Genome-wide identification of the ATP-dependent zinc metalloprotease (FtsH) in Triticeae species reveals that TaFtsH-1 regulates cadmium tolerance in Triticum aestivum

Abstract

The ATP-dependent zinc metalloprotease (FtsH) protein gene family is essential for plant growth, development, and stress responses. Although FtsH genes have been identified in various plant species, the FtsH gene family in wheat (Triticum aestivum) remains unstudied. In this study, we identified 11 TaFtsH genes with uneven chromosomal distribution, significant variations in gene sequence length, and differing intron numbers among individual members. Additionally, these proteins exhibit similar physicochemical characteristics as well as secondary and tertiary structures. The FtsH genes can be classified into eight groups, each characterized by similar structures and conserved motifs.

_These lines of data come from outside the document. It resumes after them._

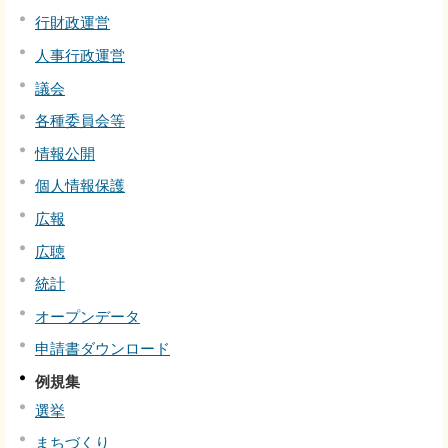
行財政運営
人事行政運営
議会
各種委員会等
情報公開
個人情報保護
広報
広聴
統計
オープンデータ
申請書ダウンロード
例規集
選挙
まちづくり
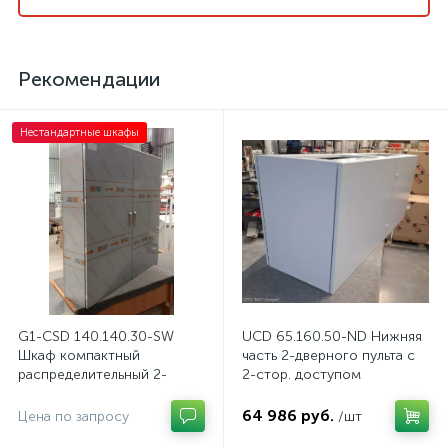
Рекомендации
Нестандартные шкафы
G1-CSD 140.140.30-SW
UCD 65.160.50-ND Нижняя
Шкаф компактный
часть 2-дверного пульта с
распределительный 2-
2-стор. доступом
дверный из нержавеющей
стали, с перемычкой
64 986 руб.
Цена по запросу
/шт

Intraspecific and interspecific comparisons further revealed extensive gene duplications within the TaFtsH gene family, indicating a closer relationship to maize. Analysis of cis-acting elements in the promoter regions of TaFtsH genes revealed developmental and stress-responsive elements in most of the genes. Expression pattern analysis showed that TaFtsH genes are expressed in all wheat tissues, though with varying patterns. TaFtsH genes displayed differential responses to CdCl2, ZnSO4, and MnSO4 stress treatments. Gene Ontology (GO) enrichment analysis indicated that TaFtsH genes are involved in protein hydrolysis. Barley stripe mosaic virus-induced gene silencing (BSMV-VIGS) technology confirmed the function of TaFtsH-1, indicating that silencing TaFtsH-1 enhances common wheat's resistance to cadmium (Cd) toxicity. In summary, this study offers an in-depth understanding of the FtsH gene family in wheat, establishing a solid basis for comprehending its functions, genetic mechanisms, and improving wheat's tolerance to heavy metal contamination.

Fig 1. Tertiary structures of TaFtsH proteins.

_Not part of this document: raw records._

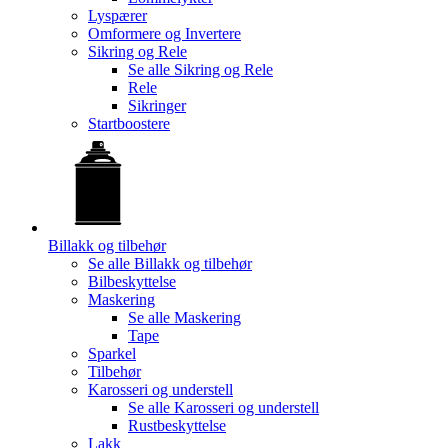
Lyspærer
Omformere og Invertere
Sikring og Rele
Se alle
Sikring og Rele
Rele
Sikringer
Startboostere
Billakk og tilbehør
Se alle
Billakk og tilbehør
Bilbeskyttelse
Maskering
Se alle
Maskering
Tape
Sparkel
Tilbehør
Karosseri og understell
Se alle
Karosseri og understell
Rustbeskyttelse
Lakk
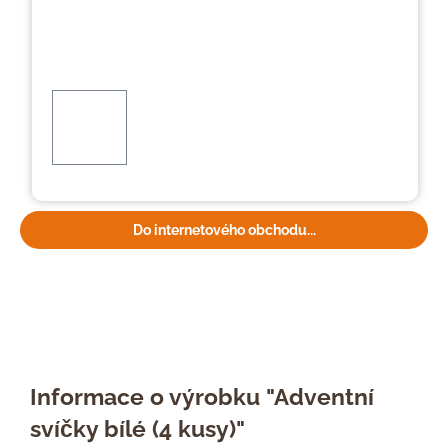
Do internetového obchodu...
Informace o výrobku "Adventní
svíčky bílé (4 kusy)"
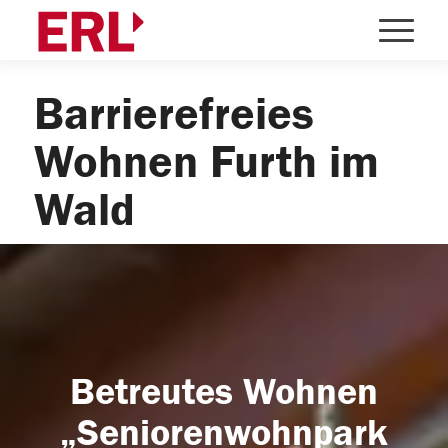
Barrierefreies
Wohnen Furth im
Wald
Betreutes Wohnen
„Seniorenwohnpark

Fig 2. Multiple sequence comparison of the TaFtsH proteins.

Fig 3. Phylogenetic relationships, conserved motifs and gene structures of 11 TaFtsH genes.

(a) Phylogenetic tree; (b) Conserved motifs. Different colored frames represent different protein motifs; (c) Conserved domain; (d) Coding sequences (CDS) and upstream/downstream sequences are indicated by green frames, yellow frames, respectively.

Fig 4. Chromosomal locations analysis of the wheat FtsH genes.

Fig 5. Phylogenetic analysis of FtsH genes in Triticum aestivum, Arabidopsis thaliana and Zea mays.

The different shapes indicated various species. Triangle: Wheat; Star: Arabidopsis; Square: Maize. The different background colours indicated the different FtsH gene types.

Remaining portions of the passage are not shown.